As users migrated to mobile devices, they were experiencing scaling issues, and navigation was difficult in the classic framework. Users had been trained to add to favorites, but their favorites menu became oversaturated quickly, defeating the purpose. These user issues became the driving factors for delivering a new experience to the user group.
While completing the project, Kaiser wanted to introduce Fluid framework. After careful consideration, they decided to deliver one homepage instead of multiple. The plan was to assign a tile to each module. However, there was one exception. The Grants Suite tile consisted of a combination of multiple modules in order to complete a transaction. This was a bundle of four features. In general, each tile would be based on one navigation collection. Within the collection, a user would have links to the pages. There would be an additional tile for common functionality features such as security and alerts. Other tiles to be introduced included an employee portal that is specific to the individual and a supplier portal for external suppliers.
As part of the project, the team decided not to introduce Fluid pages but instead gave the Fluid framework. In order to mimic Fluid life experiences, they partnered with their development team and turned heavily used Classic pages into Classic Plus pages. At deployment, they enabled the Classic Plus pages.
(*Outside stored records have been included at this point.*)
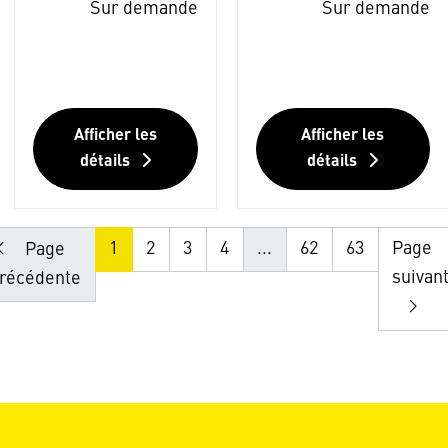
Sur demande
Sur demande
Afficher les
Afficher les
détails
détails
1
2
3
4
...
62
63
Page
Page
suivan
récédente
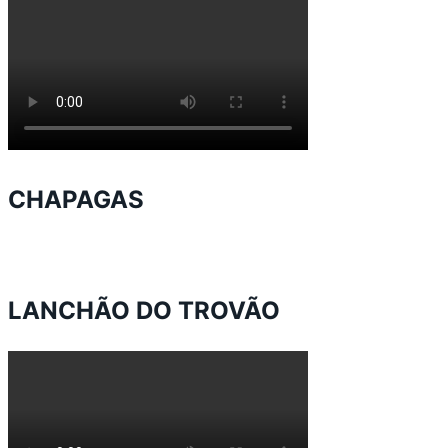
CHAPAGAS
LANCHÃO DO TROVÃO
Kaiser Permanente made the important note that there can be alignment issues when creating your own Classic Plus pages in lieu of those created by Oracle.
The advantages that resulted from this upgrade included:
- An easy-to-navigate user group
- The application of appealing images on homepages
- Resolution of scaling issues on mobile devices
- Reduction of training costs
- Overall improvement of functionality for new Classic Plus pages
A key benefit for Kaiser Permanente was that they minimized the number of clicks that a user had to take in order to accomplish a task. A member of their executive team commented that the old version versus the new was similar to the comparison of the original Blackberry to the modern iPhone.
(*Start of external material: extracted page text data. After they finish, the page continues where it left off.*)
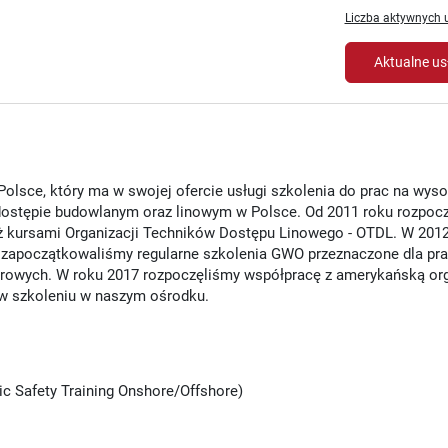
Liczba aktywnych u
Aktualne us
olsce, który ma w swojej ofercie usługi szkolenia do prac na wys
dostępie budowlanym oraz linowym w Polsce. Od 2011 roku rozpoc
ż kursami Organizacji Techników Dostępu Linowego - OTDL. W 2012
ku zapoczątkowaliśmy regularne szkolenia GWO przeznaczone dla p
trowych. W roku 2017 rozpoczęliśmy współpracę z amerykańską or
ł w szkoleniu w naszym ośrodku.
c Safety Training Onshore/Offshore)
Once deployed, Kaiser Permanente received both positive and negative feedback. The major issues experienced involved the browser cache, page scrolling, the Help Me Find feature, and My Personalization. To address these issues, Kaiser created a video explaining how to clear the cache. They also explained that the size of displays and fonts could be customized for individual monitors by zooming in or out. They made a quick reference guide for finding features. The personalization issue was caused by an Oracle bug, so they created a new route to achieve the same purpose until Oracle could fix the bug.
To help with change management, Kaiser Permanente provided users with introduction to Fluid videos, quick reference guides, user forms, “Ask the Expert” sessions, quick start videos, newsletters, and articles.
The image below illustrates some of the next steps that Kaiser Permanente is planning to take.
Quick Tips and Tricks
Throughout the project, the Kaiser Permanente team identified several tips that helped make the upgrade process easier:
- Set aside more time to play the “quad play” upgrade than you expect you’ll need.
- Establish checkpoints throughout the timeline of your project.
- Have a Plan B in place in case things aren’t going as planned at the time of checkpoints.